▸ Exercise instructions:
From the entries, return every line where the string "coordinates" shows up.
BEGIN
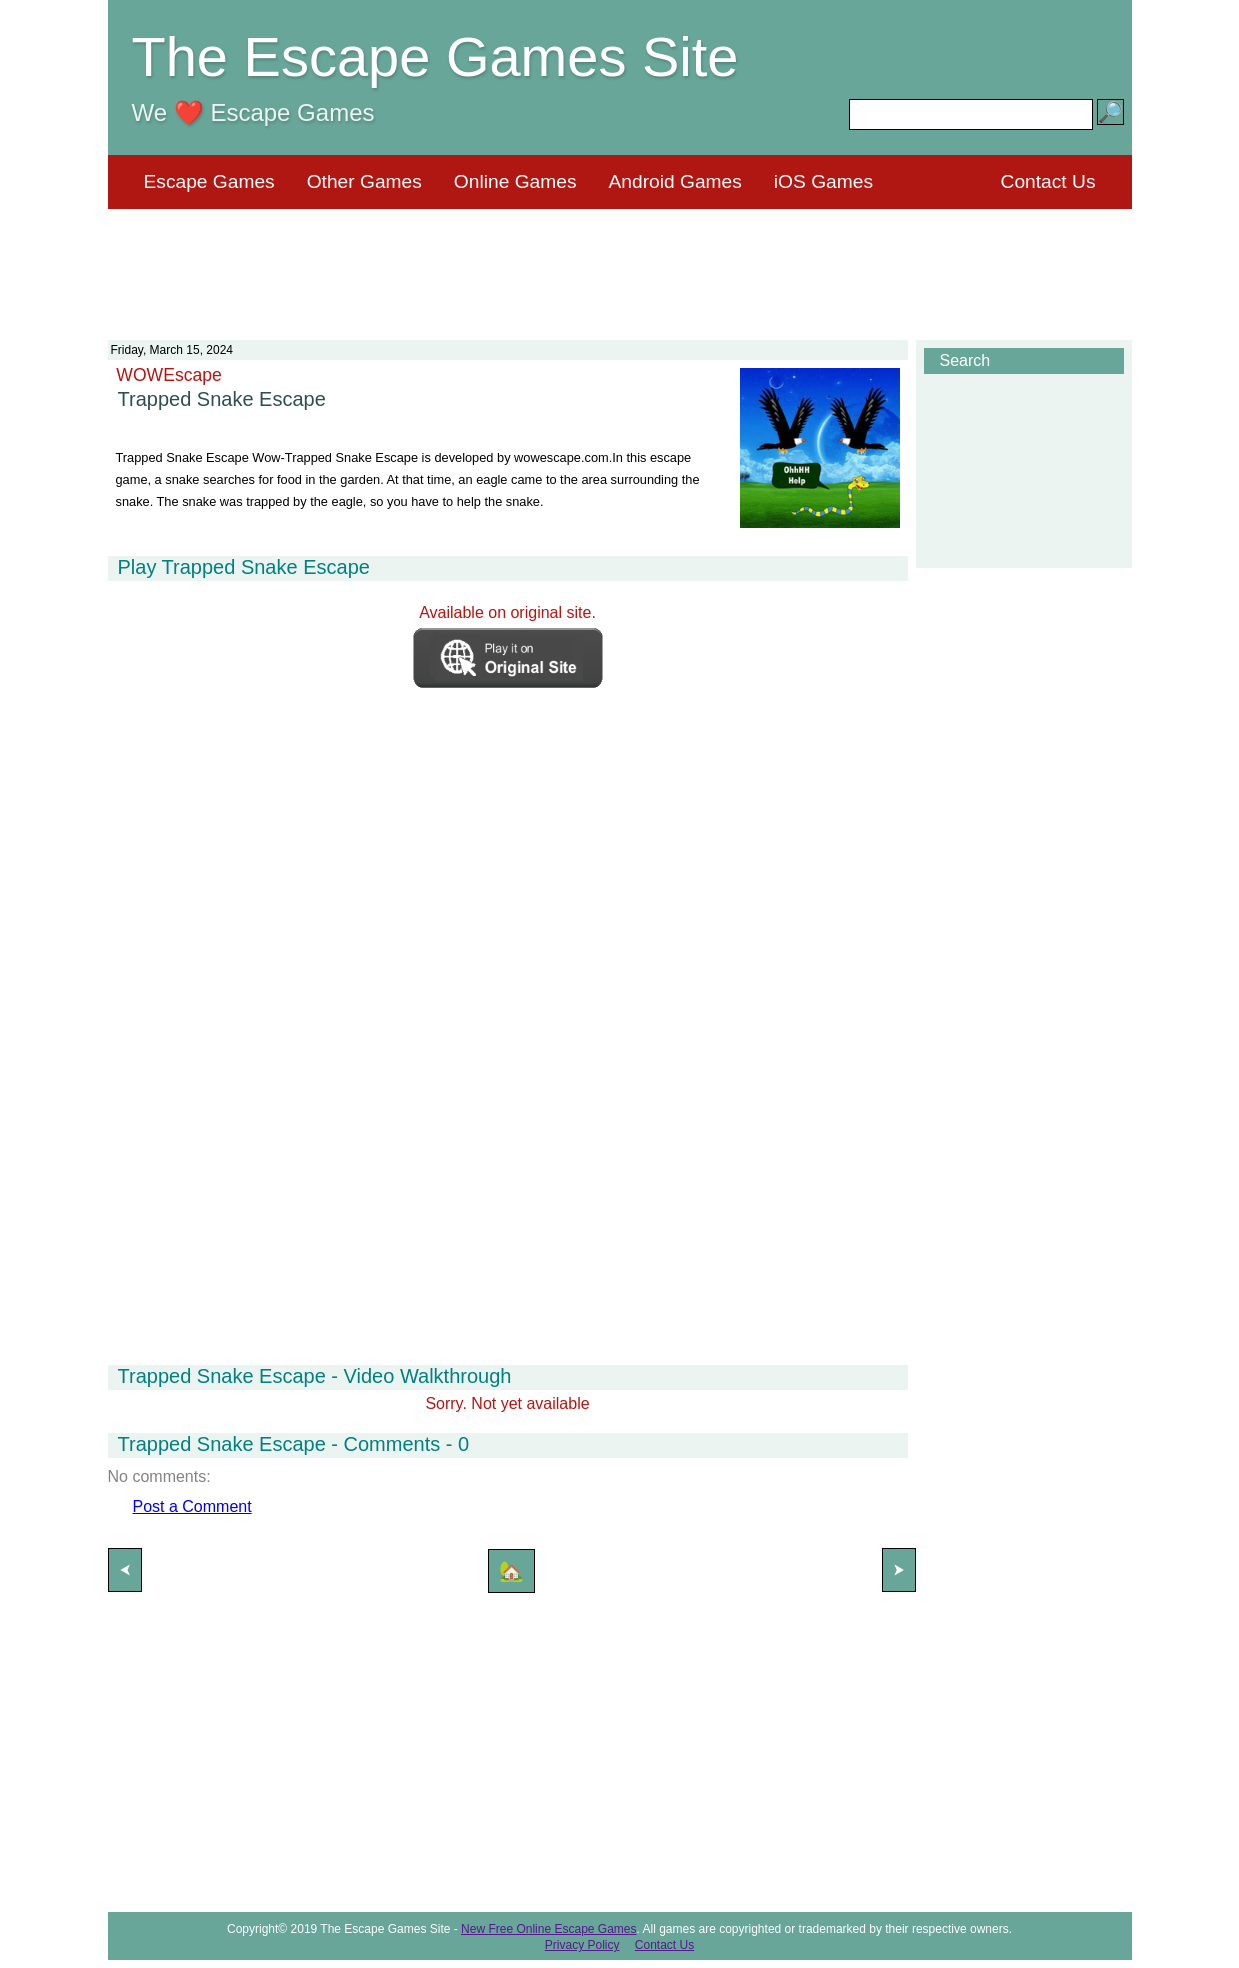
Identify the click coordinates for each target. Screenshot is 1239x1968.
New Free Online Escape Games (548, 1929)
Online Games (515, 181)
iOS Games (823, 181)
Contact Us (1048, 181)
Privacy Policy (582, 1945)
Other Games (364, 181)
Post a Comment (192, 1506)
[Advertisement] (620, 262)
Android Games (675, 181)
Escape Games (209, 181)
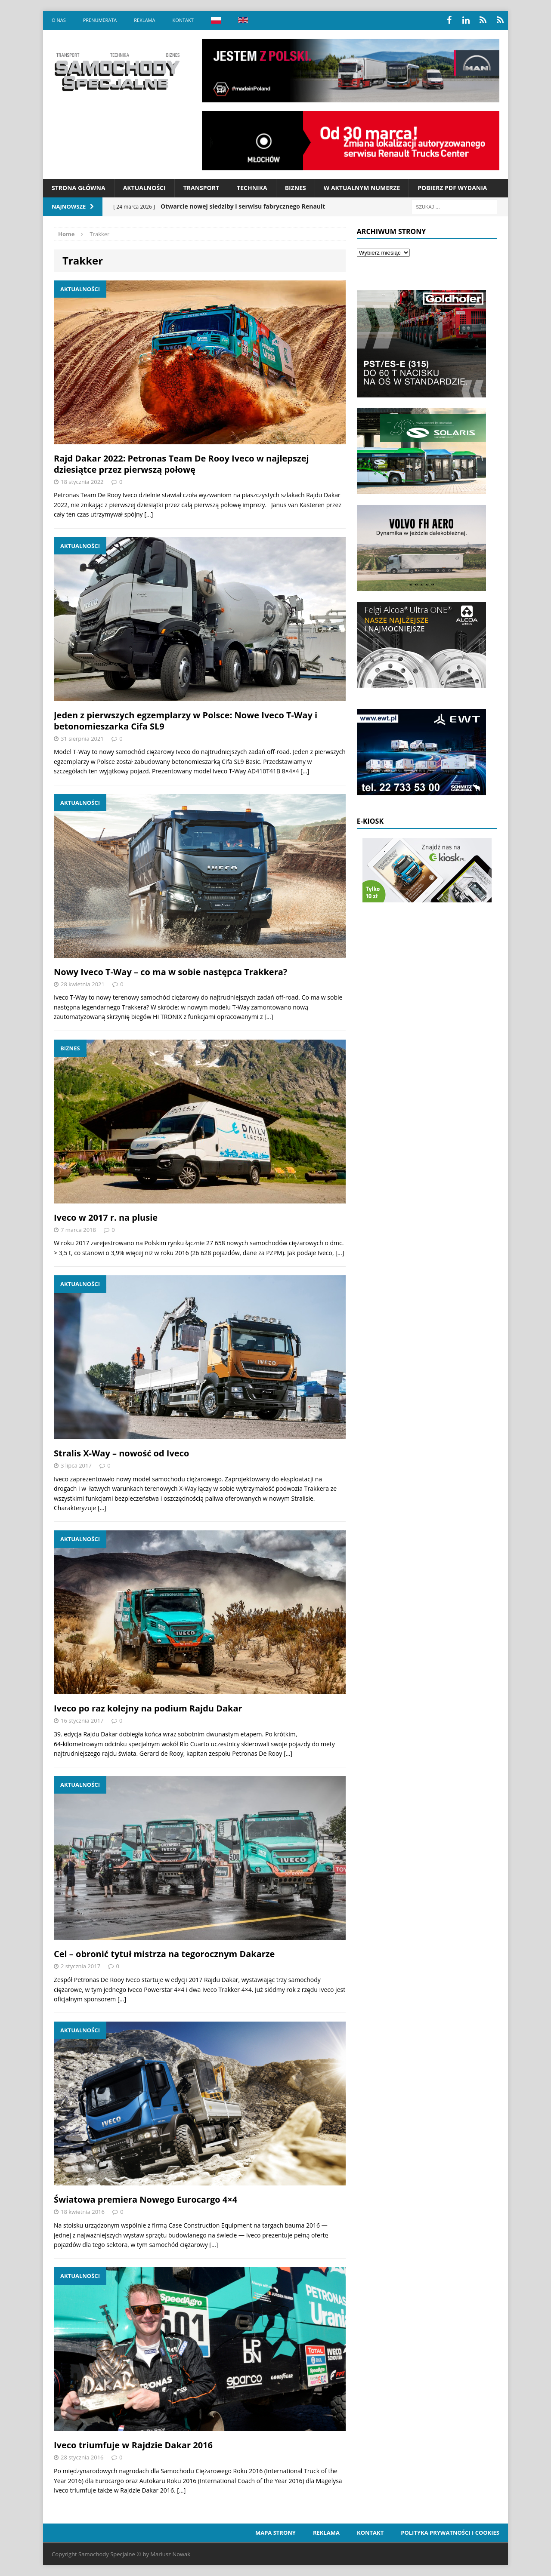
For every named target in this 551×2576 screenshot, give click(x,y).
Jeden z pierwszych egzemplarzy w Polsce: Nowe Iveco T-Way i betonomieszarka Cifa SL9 (185, 720)
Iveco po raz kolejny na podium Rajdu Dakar (148, 1708)
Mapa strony (275, 2532)
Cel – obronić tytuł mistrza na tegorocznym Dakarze (164, 1954)
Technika (252, 188)
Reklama (144, 20)
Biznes (295, 188)
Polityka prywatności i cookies (450, 2532)
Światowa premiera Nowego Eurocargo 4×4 (145, 2199)
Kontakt (182, 20)
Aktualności (144, 188)
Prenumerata (100, 20)
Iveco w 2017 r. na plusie (106, 1217)
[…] (148, 514)
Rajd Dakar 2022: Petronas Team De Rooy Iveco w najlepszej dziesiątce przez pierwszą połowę (181, 463)
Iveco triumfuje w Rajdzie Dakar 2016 (133, 2445)
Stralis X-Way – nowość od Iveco (121, 1453)
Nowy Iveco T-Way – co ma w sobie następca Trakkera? (170, 972)
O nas (59, 20)
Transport (201, 188)
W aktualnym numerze (362, 188)
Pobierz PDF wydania (452, 188)
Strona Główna (78, 188)
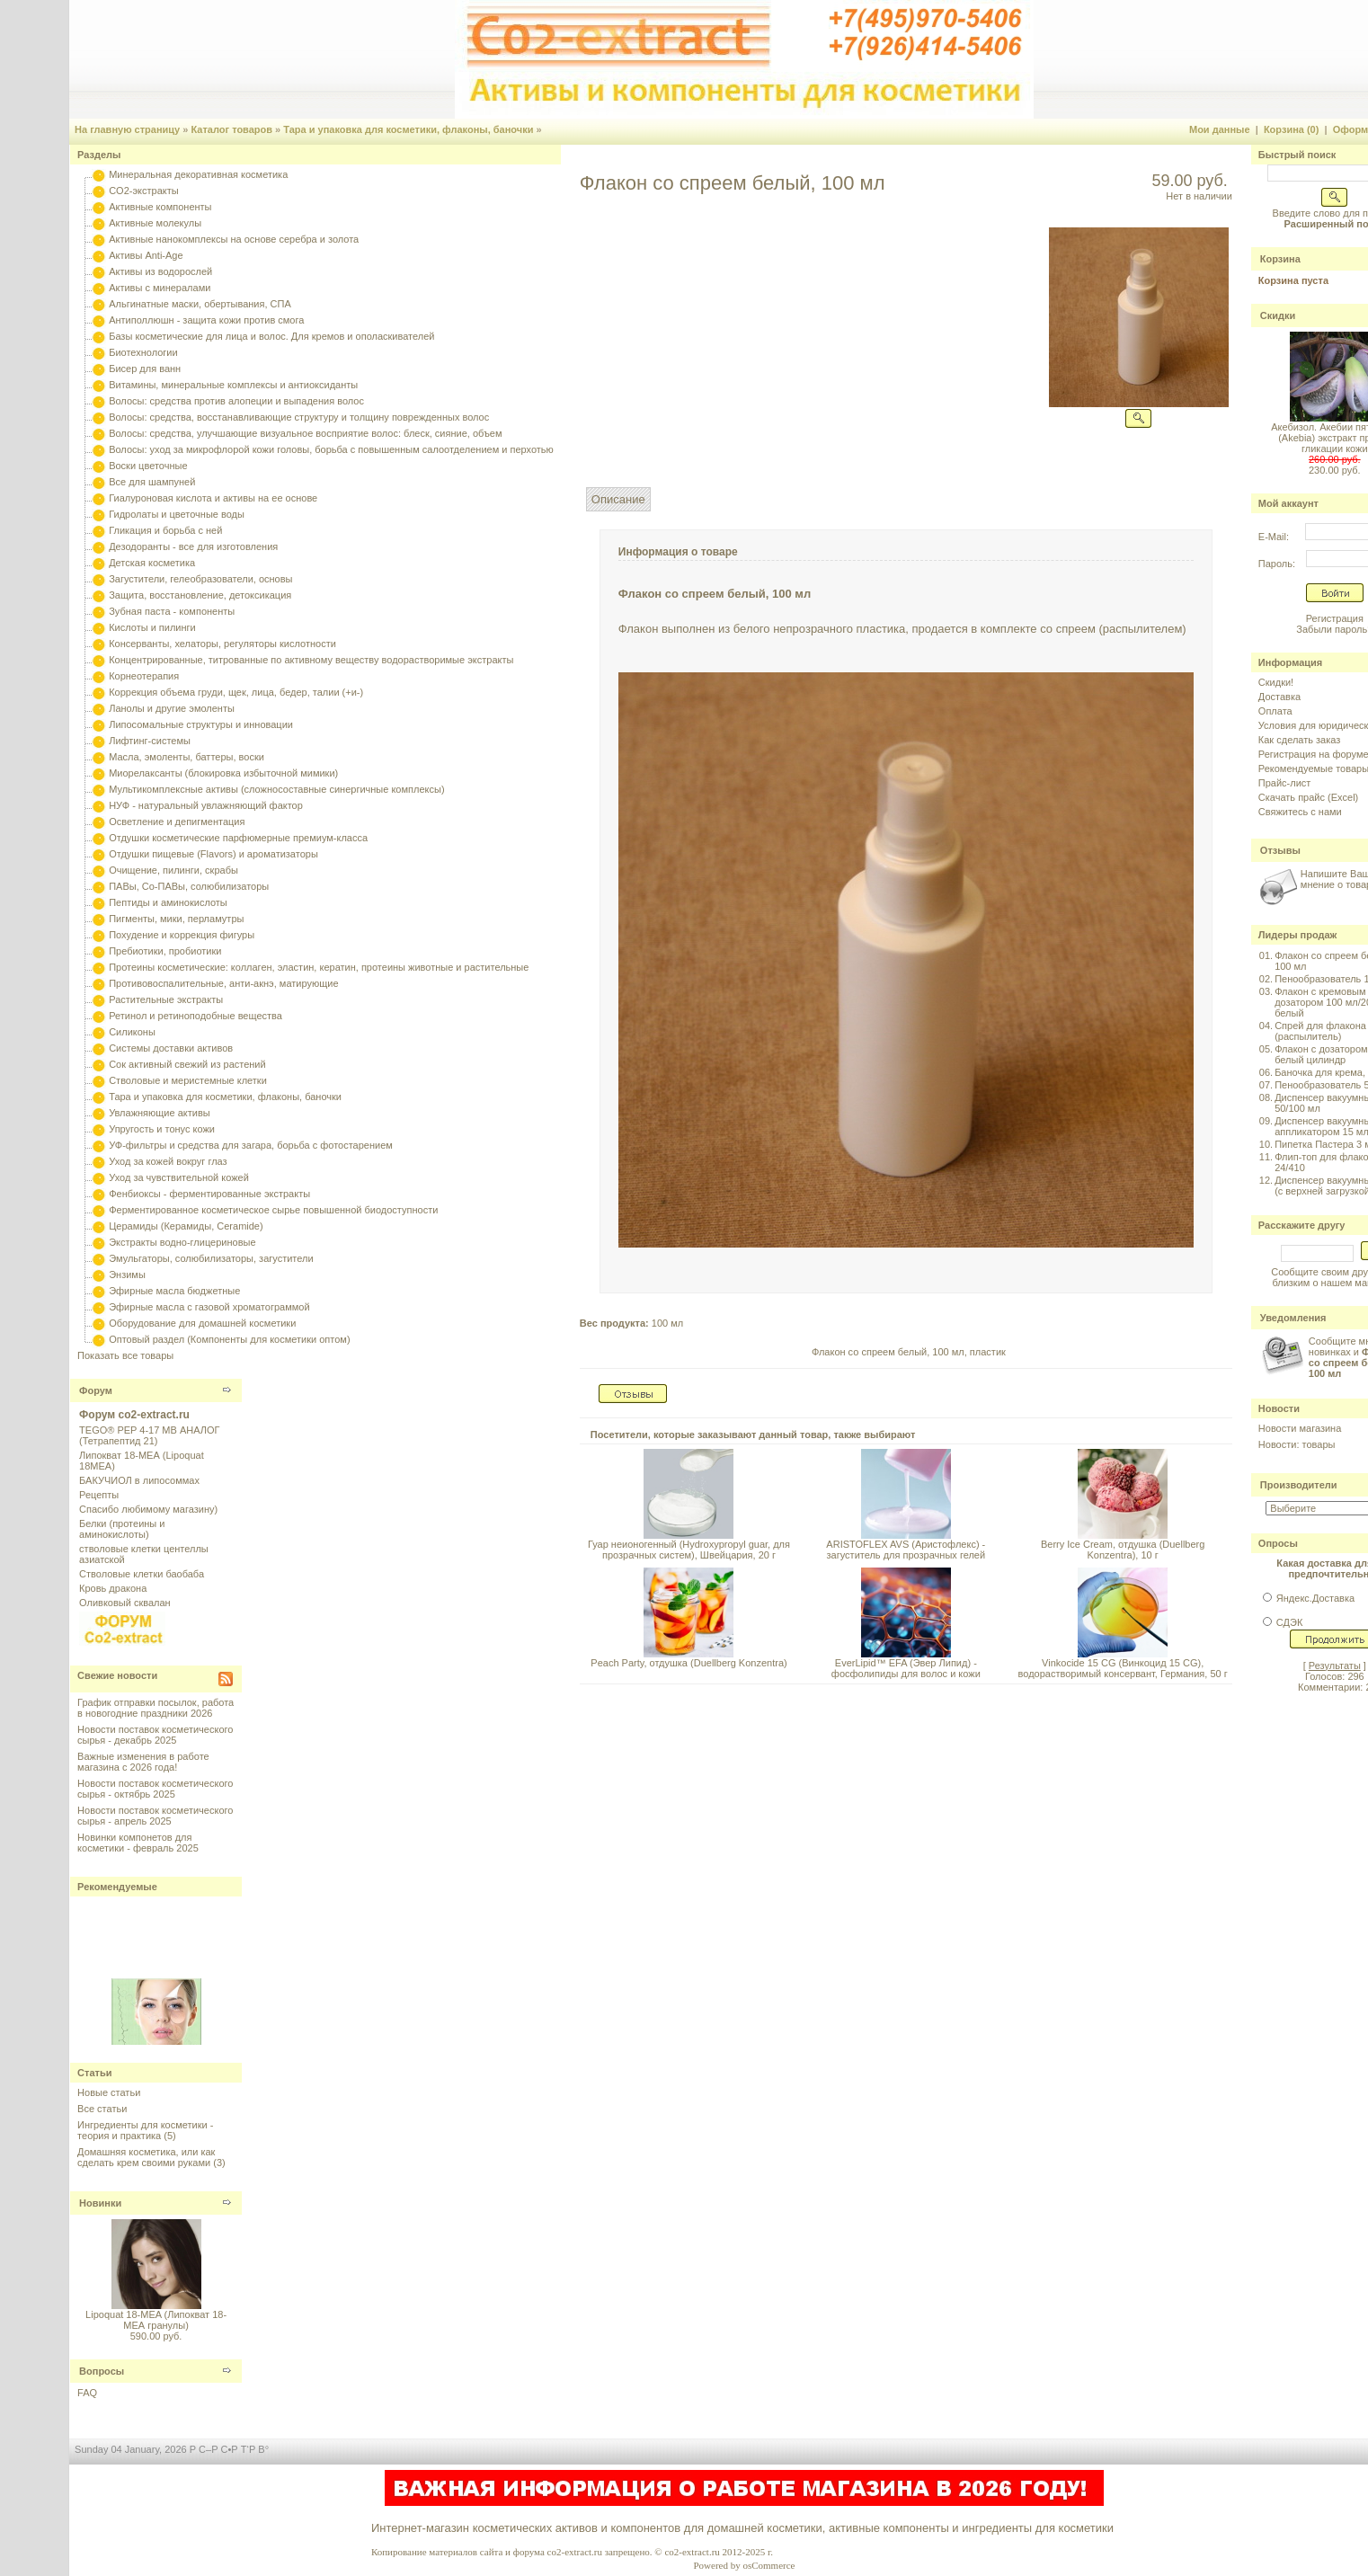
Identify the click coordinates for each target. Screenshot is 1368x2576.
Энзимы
END
▸ Exercise output:
Identify the click coordinates for each target. Screenshot is 1239x1968.
Identify the click coordinates for each target. Screenshot is 1368x2576.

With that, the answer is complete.